Here is a slightly different method, plus some renaming to make everything a bit more self explanatory, plus some extra columns in the query to make it obvious which records need to be compared as potential duplicates.
I would call the new column "CONFIRMED_UNIQUE" instead of "IS_NOT_DUPLICATE". Like Hrant I would make it Boolean (tinyint(1) with 0=FALSE and 1=TRUE).
The "potential_duplicate_count" is the maximum number of records that would have to be deleted.
select
group_concat(case when not confirmed_unique then id end) as potential_duplicate_ids,
group_concat(case when confirmed_unique then id end) as confirmed_unique_ids,
concat(upper(first_name), upper(last_name)) as name,
sum( case when not confirmed_unique then 1 end ) - (not max(confirmed_unique)) as potential_duplicate_count
from
users
group by
name
having
potential_duplicate_count > 0
I see someone else has been voted down for the suggestion of merging, but nothing about your problem statement says the data needs to be inplace.

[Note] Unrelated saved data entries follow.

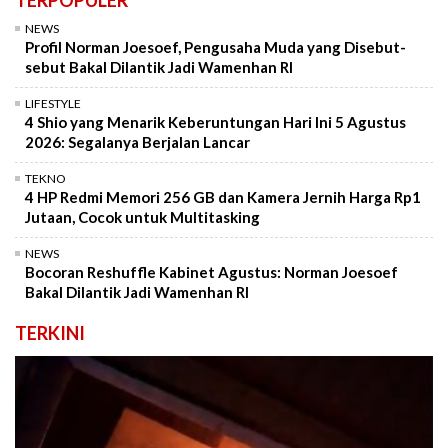
NEWS
Profil Norman Joesoef, Pengusaha Muda yang Disebut-
sebut Bakal Dilantik Jadi Wamenhan RI
LIFESTYLE
4 Shio yang Menarik Keberuntungan Hari Ini 5 Agustus
2026: Segalanya Berjalan Lancar
TEKNO
4 HP Redmi Memori 256 GB dan Kamera Jernih Harga Rp1
Jutaan, Cocok untuk Multitasking
NEWS
Bocoran Reshuffle Kabinet Agustus: Norman Joesoef
Bakal Dilantik Jadi Wamenhan RI
TERKINI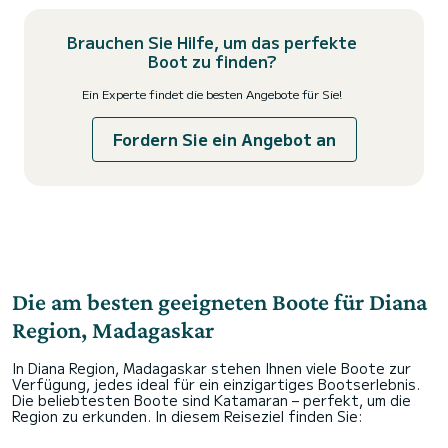
Brauchen Sie Hilfe, um das perfekte
Boot zu finden?
Ein Experte findet die besten Angebote für Sie!
Fordern Sie ein Angebot an
Die am besten geeigneten Boote für Diana
Region, Madagaskar
In Diana Region, Madagaskar stehen Ihnen viele Boote zur
Verfügung, jedes ideal für ein einzigartiges Bootserlebnis.
Die beliebtesten Boote sind Katamaran – perfekt, um die
Region zu erkunden. In diesem Reiseziel finden Sie:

The OP followed up with their solution which happens to be a put SQL one, that doesn't imply that every solution needs to be limited to that.

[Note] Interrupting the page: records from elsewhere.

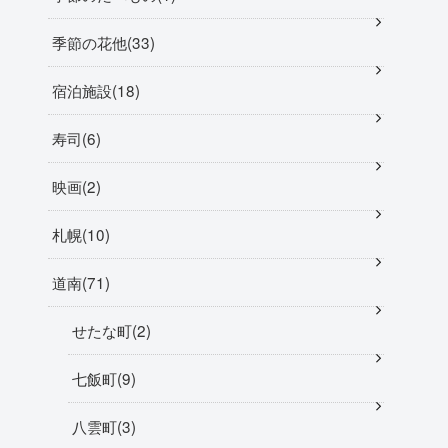
季節の花他
33
宿泊施設
18
寿司
6
映画
2
札幌
10
道南
71
せたな町
2
七飯町
9
八雲町
3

The issue as I understand is around contacts having multiple, similar, but not necessarily identical records in your database, which has cost and reputational implications so you're looking to deduplicate these records.
I would write a batch job that searches for potential duplicates (this can be as complicated or as simple as you like) and then close the two records that it finds are dupes and create a new record.

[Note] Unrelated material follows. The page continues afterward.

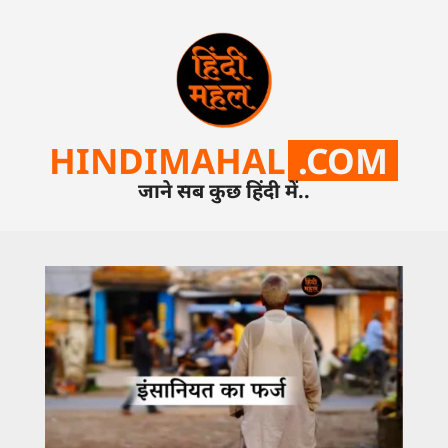
HINDIMAHAL
.COM
जाने सब कुछ हिंदी में..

To enable that you'd need four new columns:
Status, which would be either Open, Merged, Split
RelatedId, which would hold the value of who the record was merged with
ChainId, the new record Id
DateStatusChanged, obvious enough
Open would be the default status
Merged would be when the record is merged (effectively closed and replaced)
Split would be if the merge was reversed
So, as an example, go through all of the records that, for example, have the same name. Merge them in pairs. So if you have three Chris Bakers, records 1, 2 and 3, merge 1 and 2 to make record 4 and then 3 and 4 to make record 5. Your table would end up something like:
ID NAME STATUS RELATEDID CHAINID DATESTATUSCHANGED [other rows omitted]
1 Chris Baker MERGED 2 4 27-AUG-2012
2 Chris Baker MERGED 1 4 27-AUG-2012
3 Chris Baker MERGED 4 5 28-AUG-2012
4 Chris Baker MERGED 3 5 28-AUG-2012
5 Chris Baker OPEN
This way you have a full record of what has happened to your data can reverse any changes by unmerging, if for example contacts 1 and 2 weren't the same you reverse the merge of 3 and 4, reverse the merge of 1 and 2, you'd end up with this:
ID NAME STATUS RELATEDID CHAINID DATESTATUSCHANGED
1 Chris Baker SPLIT 2 4 29-AUG-2012
2 Chris Baker SPLIT 1 4 29-AUG-2012
3 Chris Baker SPLIT 4 5 29-AUG-2012
4 Chris Baker CLOSED 3 5 29-AUG-2012
5 Chris Baker CLOSED 29-AUG-2012
You could then manually merge, as you'd probably not want your job to automatically remerge split records.
Is there a good reason for not merging duplicate accounts into a single account?
From the comments, it seems like the information is being used mostly for contact information so merging should be relatively painless and low risk. Once you merge users they will no longer appear in your duplicate report. Furthermore, you users table will actually shrink which could help with performance.
Add is_not_duplicate by datatype bit to your table and use below query after set is_not_duplicate data value:
SELECT GROUP_CONCAT(id) AS "ids",
CONCAT(UPPER(first_name), UPPER(last_name)) AS "name"
FROM users
GROUP BY name
HAVING COUNT(*) > SUM(CAST(is_not_duplicate AS INT))
above query compare total duplicate rows by total valid duplicate rows.
Why don't you make the email column to be a unique identifier in this case, and after you cleanse your records once, you do not allow duplicates from there onwards?